## DATASET CONTENT

◆ ◆ ◆ ◆ ◆

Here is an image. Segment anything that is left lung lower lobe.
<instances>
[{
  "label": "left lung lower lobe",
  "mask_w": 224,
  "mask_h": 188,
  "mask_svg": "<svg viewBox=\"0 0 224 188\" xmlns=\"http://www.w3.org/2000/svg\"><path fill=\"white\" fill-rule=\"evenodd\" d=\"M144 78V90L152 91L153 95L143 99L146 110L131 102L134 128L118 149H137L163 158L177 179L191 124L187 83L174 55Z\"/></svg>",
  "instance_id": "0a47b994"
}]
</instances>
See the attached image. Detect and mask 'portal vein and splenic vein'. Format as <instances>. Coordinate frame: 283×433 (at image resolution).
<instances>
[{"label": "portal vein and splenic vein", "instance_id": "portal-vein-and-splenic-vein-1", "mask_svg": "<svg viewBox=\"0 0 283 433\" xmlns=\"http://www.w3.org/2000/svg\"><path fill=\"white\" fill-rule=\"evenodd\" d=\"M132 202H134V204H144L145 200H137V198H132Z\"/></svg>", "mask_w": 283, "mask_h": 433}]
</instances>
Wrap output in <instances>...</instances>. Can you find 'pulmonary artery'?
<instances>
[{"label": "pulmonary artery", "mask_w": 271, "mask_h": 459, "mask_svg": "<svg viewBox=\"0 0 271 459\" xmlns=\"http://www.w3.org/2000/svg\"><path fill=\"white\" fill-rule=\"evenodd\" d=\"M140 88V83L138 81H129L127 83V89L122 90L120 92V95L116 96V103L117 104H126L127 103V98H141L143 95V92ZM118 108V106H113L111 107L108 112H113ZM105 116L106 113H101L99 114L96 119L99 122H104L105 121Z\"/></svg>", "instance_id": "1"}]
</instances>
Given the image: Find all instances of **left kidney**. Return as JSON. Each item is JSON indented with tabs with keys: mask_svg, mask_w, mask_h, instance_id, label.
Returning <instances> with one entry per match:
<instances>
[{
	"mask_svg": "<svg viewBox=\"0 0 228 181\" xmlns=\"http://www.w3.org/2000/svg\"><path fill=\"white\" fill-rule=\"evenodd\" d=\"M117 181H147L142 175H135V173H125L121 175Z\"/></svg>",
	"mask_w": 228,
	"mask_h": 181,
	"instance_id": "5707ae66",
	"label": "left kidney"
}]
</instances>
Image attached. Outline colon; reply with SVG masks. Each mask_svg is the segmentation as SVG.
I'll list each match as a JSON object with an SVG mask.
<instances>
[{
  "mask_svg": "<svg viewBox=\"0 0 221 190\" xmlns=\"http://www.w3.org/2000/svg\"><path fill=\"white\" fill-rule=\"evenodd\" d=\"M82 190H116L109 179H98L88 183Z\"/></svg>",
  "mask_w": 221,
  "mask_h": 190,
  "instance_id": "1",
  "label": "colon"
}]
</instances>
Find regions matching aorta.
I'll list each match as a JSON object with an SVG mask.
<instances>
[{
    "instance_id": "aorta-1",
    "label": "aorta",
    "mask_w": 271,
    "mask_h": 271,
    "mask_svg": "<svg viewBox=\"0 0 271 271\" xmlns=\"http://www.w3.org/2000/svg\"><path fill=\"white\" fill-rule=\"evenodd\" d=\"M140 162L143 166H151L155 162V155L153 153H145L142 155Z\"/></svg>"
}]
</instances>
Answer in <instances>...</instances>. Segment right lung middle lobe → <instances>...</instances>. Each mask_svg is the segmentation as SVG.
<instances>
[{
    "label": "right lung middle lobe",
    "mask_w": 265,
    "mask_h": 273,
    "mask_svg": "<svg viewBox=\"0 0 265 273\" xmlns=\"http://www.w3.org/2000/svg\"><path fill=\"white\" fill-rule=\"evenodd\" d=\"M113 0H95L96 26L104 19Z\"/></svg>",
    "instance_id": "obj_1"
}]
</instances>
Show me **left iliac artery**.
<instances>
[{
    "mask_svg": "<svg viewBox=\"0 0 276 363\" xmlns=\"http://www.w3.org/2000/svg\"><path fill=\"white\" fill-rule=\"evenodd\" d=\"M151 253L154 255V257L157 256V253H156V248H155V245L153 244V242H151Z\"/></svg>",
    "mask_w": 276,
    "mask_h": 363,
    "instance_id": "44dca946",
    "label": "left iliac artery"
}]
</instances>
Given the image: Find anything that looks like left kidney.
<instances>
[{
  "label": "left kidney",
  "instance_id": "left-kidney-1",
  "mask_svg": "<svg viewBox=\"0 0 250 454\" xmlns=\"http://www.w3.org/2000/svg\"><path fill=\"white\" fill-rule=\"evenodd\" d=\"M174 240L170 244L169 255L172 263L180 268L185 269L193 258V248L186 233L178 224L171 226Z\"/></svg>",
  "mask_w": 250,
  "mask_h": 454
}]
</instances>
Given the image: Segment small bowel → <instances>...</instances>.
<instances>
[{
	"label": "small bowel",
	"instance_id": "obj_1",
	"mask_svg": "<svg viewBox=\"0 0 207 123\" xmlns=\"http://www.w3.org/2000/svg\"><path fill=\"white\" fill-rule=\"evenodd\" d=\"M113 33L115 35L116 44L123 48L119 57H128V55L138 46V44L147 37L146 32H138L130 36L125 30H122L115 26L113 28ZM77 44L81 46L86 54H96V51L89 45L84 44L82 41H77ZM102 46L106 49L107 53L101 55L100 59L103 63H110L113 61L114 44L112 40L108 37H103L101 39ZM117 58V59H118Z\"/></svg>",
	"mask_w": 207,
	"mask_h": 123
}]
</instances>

◆ ◆ ◆ ◆ ◆

## THE PROBLEM
What you return must match the records exactly, down to the last line.

## RESPONSE
Here is an image. Segment anything that is left lung lower lobe.
<instances>
[{
  "label": "left lung lower lobe",
  "mask_w": 224,
  "mask_h": 188,
  "mask_svg": "<svg viewBox=\"0 0 224 188\" xmlns=\"http://www.w3.org/2000/svg\"><path fill=\"white\" fill-rule=\"evenodd\" d=\"M144 78V90L152 91L153 95L143 99L146 110L131 102L134 128L118 149H137L163 158L177 179L191 124L187 83L174 55Z\"/></svg>",
  "instance_id": "0a47b994"
}]
</instances>
See the attached image. Detect and mask 'portal vein and splenic vein'. Format as <instances>. Coordinate frame: 283×433 (at image resolution).
<instances>
[{"label": "portal vein and splenic vein", "instance_id": "portal-vein-and-splenic-vein-1", "mask_svg": "<svg viewBox=\"0 0 283 433\" xmlns=\"http://www.w3.org/2000/svg\"><path fill=\"white\" fill-rule=\"evenodd\" d=\"M132 202H134V204H144L145 200H137V198H132Z\"/></svg>", "mask_w": 283, "mask_h": 433}]
</instances>
Wrap output in <instances>...</instances>. Can you find 'pulmonary artery'?
<instances>
[{"label": "pulmonary artery", "mask_w": 271, "mask_h": 459, "mask_svg": "<svg viewBox=\"0 0 271 459\" xmlns=\"http://www.w3.org/2000/svg\"><path fill=\"white\" fill-rule=\"evenodd\" d=\"M140 88V83L138 81H129L127 83V89L122 90L120 92V95L116 96V103L117 104H126L127 103V98H141L143 95V92ZM118 108V106H113L111 107L108 112H113ZM105 116L106 113H101L99 114L96 119L99 122H104L105 121Z\"/></svg>", "instance_id": "1"}]
</instances>
Given the image: Find all instances of **left kidney**. Return as JSON. Each item is JSON indented with tabs with keys: mask_svg, mask_w, mask_h, instance_id, label.
Returning <instances> with one entry per match:
<instances>
[{
	"mask_svg": "<svg viewBox=\"0 0 228 181\" xmlns=\"http://www.w3.org/2000/svg\"><path fill=\"white\" fill-rule=\"evenodd\" d=\"M117 181H147L142 175H135V173H125L121 175Z\"/></svg>",
	"mask_w": 228,
	"mask_h": 181,
	"instance_id": "5707ae66",
	"label": "left kidney"
}]
</instances>
Image attached. Outline colon; reply with SVG masks. Each mask_svg is the segmentation as SVG.
I'll list each match as a JSON object with an SVG mask.
<instances>
[{
  "mask_svg": "<svg viewBox=\"0 0 221 190\" xmlns=\"http://www.w3.org/2000/svg\"><path fill=\"white\" fill-rule=\"evenodd\" d=\"M82 190H116L109 179H98L88 183Z\"/></svg>",
  "mask_w": 221,
  "mask_h": 190,
  "instance_id": "1",
  "label": "colon"
}]
</instances>
Find regions matching aorta.
I'll list each match as a JSON object with an SVG mask.
<instances>
[{
    "instance_id": "aorta-1",
    "label": "aorta",
    "mask_w": 271,
    "mask_h": 271,
    "mask_svg": "<svg viewBox=\"0 0 271 271\" xmlns=\"http://www.w3.org/2000/svg\"><path fill=\"white\" fill-rule=\"evenodd\" d=\"M140 162L143 166H151L155 162V155L153 153H145L142 155Z\"/></svg>"
}]
</instances>
Answer in <instances>...</instances>. Segment right lung middle lobe → <instances>...</instances>. Each mask_svg is the segmentation as SVG.
<instances>
[{
    "label": "right lung middle lobe",
    "mask_w": 265,
    "mask_h": 273,
    "mask_svg": "<svg viewBox=\"0 0 265 273\" xmlns=\"http://www.w3.org/2000/svg\"><path fill=\"white\" fill-rule=\"evenodd\" d=\"M113 0H95L96 26L104 19Z\"/></svg>",
    "instance_id": "obj_1"
}]
</instances>
Show me **left iliac artery**.
<instances>
[{
    "mask_svg": "<svg viewBox=\"0 0 276 363\" xmlns=\"http://www.w3.org/2000/svg\"><path fill=\"white\" fill-rule=\"evenodd\" d=\"M151 253L154 255V257L157 256V253H156V248H155V245L153 244V242H151Z\"/></svg>",
    "mask_w": 276,
    "mask_h": 363,
    "instance_id": "44dca946",
    "label": "left iliac artery"
}]
</instances>
Given the image: Find anything that looks like left kidney.
<instances>
[{
  "label": "left kidney",
  "instance_id": "left-kidney-1",
  "mask_svg": "<svg viewBox=\"0 0 250 454\" xmlns=\"http://www.w3.org/2000/svg\"><path fill=\"white\" fill-rule=\"evenodd\" d=\"M174 240L170 244L169 255L172 263L180 268L185 269L193 258V248L186 233L178 224L171 226Z\"/></svg>",
  "mask_w": 250,
  "mask_h": 454
}]
</instances>
Given the image: Segment small bowel → <instances>...</instances>.
<instances>
[{
	"label": "small bowel",
	"instance_id": "obj_1",
	"mask_svg": "<svg viewBox=\"0 0 207 123\" xmlns=\"http://www.w3.org/2000/svg\"><path fill=\"white\" fill-rule=\"evenodd\" d=\"M113 33L115 35L116 44L123 48L119 57H128V55L138 46V44L147 37L146 32H138L130 36L125 30H122L115 26L113 28ZM77 44L81 46L86 54H96V51L89 45L84 44L82 41H77ZM102 46L106 49L107 53L101 55L100 59L103 63H110L113 61L114 44L112 40L108 37H103L101 39ZM117 58V59H118Z\"/></svg>",
	"mask_w": 207,
	"mask_h": 123
}]
</instances>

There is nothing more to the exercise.